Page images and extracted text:
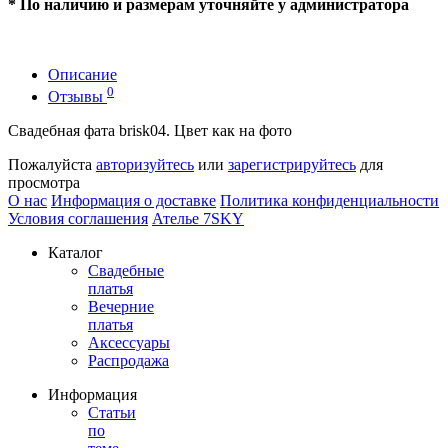
* По наличию и размерам уточняйте у администратора
Описание
0
Отзывы
Свадебная фата brisk04. Цвет как на фото
Пожалуйста
авторизуйтесь
или
зарегистрируйтесь
для
просмотра
О нас
Информация о доставке
Политика конфиденциальности
Условия соглашения
Ателье 7SKY
Каталог
Свадебные
платья
Вечерние
платья
Аксессуары
Распродажа
Информация
Статьи
по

**Work instructions**
Each record must be repeated verbatim, and no picture may appear in the copy.

**Solution to the exercise**
* По наличию и размерам уточняйте у администратора
Описание
0
Отзывы
Свадебная фата brisk04. Цвет как на фото
Пожалуйста
авторизуйтесь
или
зарегистрируйтесь
для
просмотра
О нас
Информация о доставке
Политика конфиденциальности
Условия соглашения
Ателье 7SKY
Каталог
Свадебные
платья
Вечерние
платья
Аксессуары
Распродажа
Информация
Статьи
по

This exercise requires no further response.